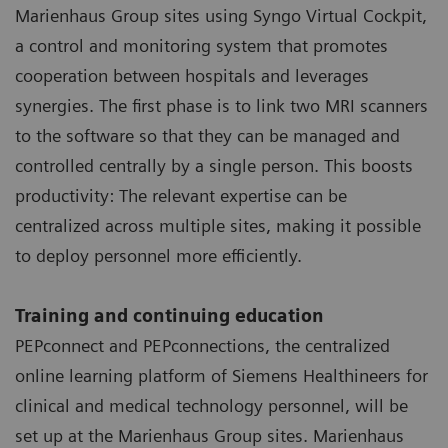
Marienhaus Group sites using Syngo Virtual Cockpit,
a control and monitoring system that promotes
cooperation between hospitals and leverages
synergies. The first phase is to link two MRI scanners
to the software so that they can be managed and
controlled centrally by a single person. This boosts
productivity: The relevant expertise can be
centralized across multiple sites, making it possible
to deploy personnel more efficiently.
Training and continuing education
PEPconnect and PEPconnections, the centralized
online learning platform of Siemens Healthineers for
clinical and medical technology personnel, will be
set up at the Marienhaus Group sites. Marienhaus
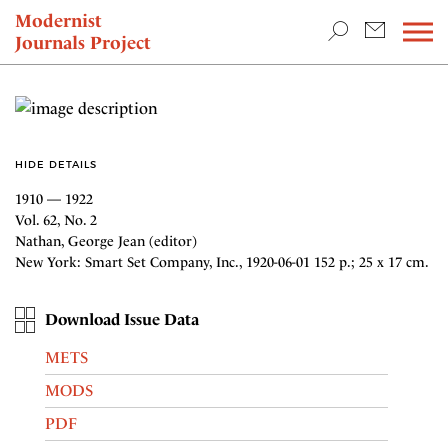
TEACHING & RESEARCH
Modernist
Journals Project
NEWS
HIDE DETAILS
1910 — 1922
Vol. 62, No. 2
Nathan, George Jean (editor)
New York: Smart Set Company, Inc., 1920-06-01 152 p.; 25 x 17 cm.
Download Issue Data
METS
MODS
PDF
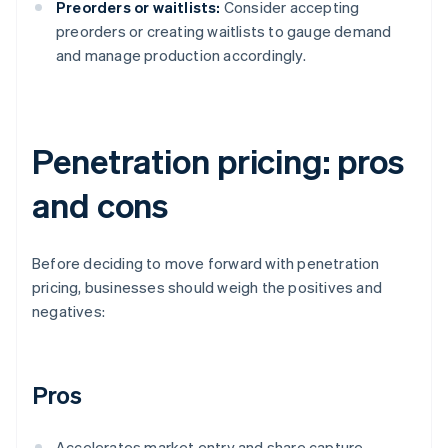
Preorders or waitlists:
Consider accepting
preorders or creating waitlists to gauge demand
and manage production accordingly.
Penetration pricing: pros
and cons
Before deciding to move forward with penetration
pricing, businesses should weigh the positives and
negatives:
Pros
Accelerates market entry and share capture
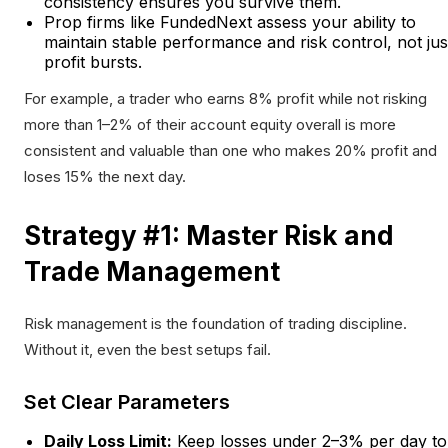
consistency ensures you survive them.
Prop firms like FundedNext assess your ability to
maintain stable performance and risk control, not jus
profit bursts.
For example, a trader who earns 8% profit while not risking
more than 1–2% of their account equity overall is more
consistent and valuable than one who makes 20% profit and
loses 15% the next day.
Strategy #1: Master Risk and
Trade Management
Risk management is the foundation of trading discipline.
Without it, even the best setups fail.
Set Clear Parameters
Daily Loss Limit:
Keep losses under 2–3% per day to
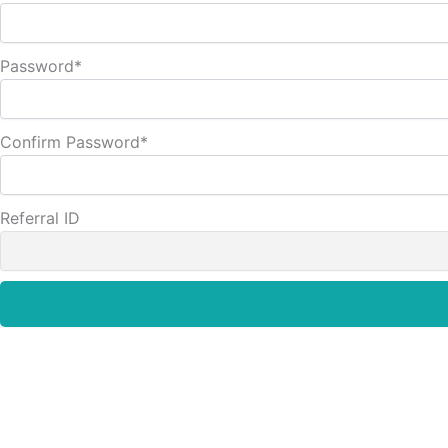
Password
*
Confirm Password
*
Referral ID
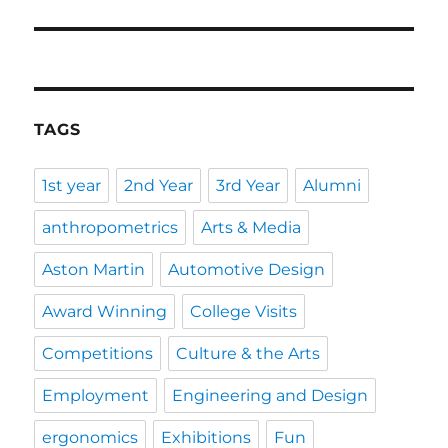
post:
TAGS
1st year
2nd Year
3rd Year
Alumni
anthropometrics
Arts & Media
Aston Martin
Automotive Design
Award Winning
College Visits
Competitions
Culture & the Arts
Employment
Engineering and Design
ergonomics
Exhibitions
Fun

▶ **About this task**
Once the pictures are removed, output the entries above exactly as given.

▶ **Exercise response**
Marienhaus Group sites using Syngo Virtual Cockpit,
a control and monitoring system that promotes
cooperation between hospitals and leverages
synergies. The first phase is to link two MRI scanners
to the software so that they can be managed and
controlled centrally by a single person. This boosts
productivity: The relevant expertise can be
centralized across multiple sites, making it possible
to deploy personnel more efficiently.
Training and continuing education
PEPconnect and PEPconnections, the centralized
online learning platform of Siemens Healthineers for
clinical and medical technology personnel, will be
set up at the Marienhaus Group sites. Marienhaus
TEACHING & RESEARCH
Modernist
Journals Project
NEWS
HIDE DETAILS
1910 — 1922
Vol. 62, No. 2
Nathan, George Jean (editor)
New York: Smart Set Company, Inc., 1920-06-01 152 p.; 25 x 17 cm.
Download Issue Data
METS
MODS
PDF
Preorders or waitlists:
Consider accepting
preorders or creating waitlists to gauge demand
and manage production accordingly.
Penetration pricing: pros
and cons
Before deciding to move forward with penetration
pricing, businesses should weigh the positives and
negatives:
Pros
Accelerates market entry and share capture
consistency ensures you survive them.
Prop firms like FundedNext assess your ability to
maintain stable performance and risk control, not jus
profit bursts.
For example, a trader who earns 8% profit while not risking
more than 1–2% of their account equity overall is more
consistent and valuable than one who makes 20% profit and
loses 15% the next day.
Strategy #1: Master Risk and
Trade Management
Risk management is the foundation of trading discipline.
Without it, even the best setups fail.
Set Clear Parameters
Daily Loss Limit:
Keep losses under 2–3% per day to
Password
*
Confirm Password
*
Referral ID
post:
TAGS
1st year
2nd Year
3rd Year
Alumni
anthropometrics
Arts & Media
Aston Martin
Automotive Design
Award Winning
College Visits
Competitions
Culture & the Arts
Employment
Engineering and Design
ergonomics
Exhibitions
Fun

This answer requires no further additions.